→ **WHAT YOU ARE ASKED TO DO**
Report each line from the entries in which "Niterói" can be found.

→ **INPUT**

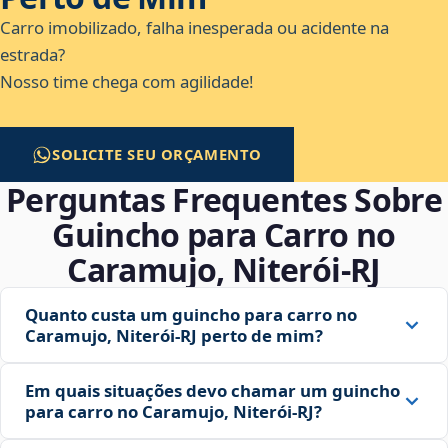
Carro imobilizado, falha inesperada ou acidente na
estrada?
Nosso time chega com agilidade!
SOLICITE SEU ORÇAMENTO
Perguntas Frequentes Sobre
Guincho para Carro no
Caramujo, Niterói‑RJ
Quanto custa um guincho para carro no
Caramujo, Niterói‑RJ perto de mim?
Em quais situações devo chamar um guincho
para carro no Caramujo, Niterói‑RJ?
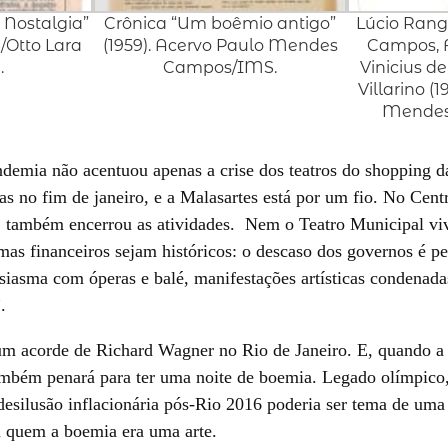
& Nostalgia”
Crônica “Um boêmio antigo”
Lúcio Rang
/Otto Lara
(1959). Acervo Paulo Mendes
Campos, 
.
Campos/IMS.
Vinicius d
Villarino (
Mendes
demia não acentuou apenas a crise dos teatros do shopping da
s no fim de janeiro, e a Malasartes está por um fio. No Centro
e, também encerrou as atividades. Nem o Teatro Municipal 
mas financeiros sejam históricos: o descaso dos governos é p
usiasma com óperas e balé, manifestações artísticas condenada
.
 um acorde de Richard Wagner no Rio de Janeiro. E, quando a
mbém penará para ter uma noite de boemia. Legado olímpico,
desilusão inflacionária pós-Rio 2016 poderia ser tema de uma
quem a boemia era uma arte.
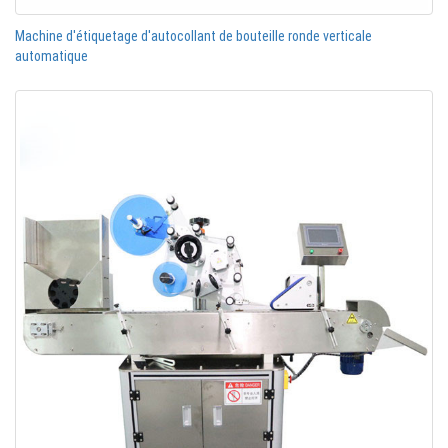
Machine d'étiquetage d'autocollant de bouteille ronde verticale
automatique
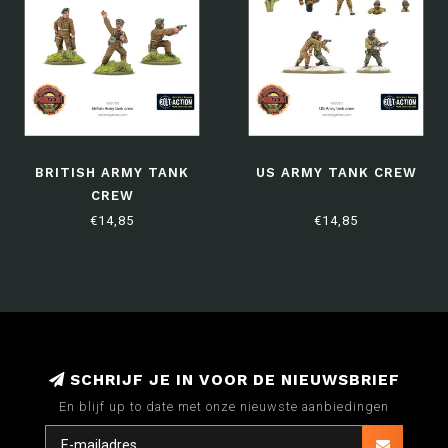
BRITISH ARMY TANK
US ARMY TANK CREW
CREW
€14,85
€14,85
SCHRIJF JE IN VOOR DE NIEUWSBRIEF
En blijf up to date met onze nieuwste aanbiedingen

→ **ANSWER BOX**
Caramujo, Niterói‑RJ
Caramujo, Niterói‑RJ perto de mim?
para carro no Caramujo, Niterói‑RJ?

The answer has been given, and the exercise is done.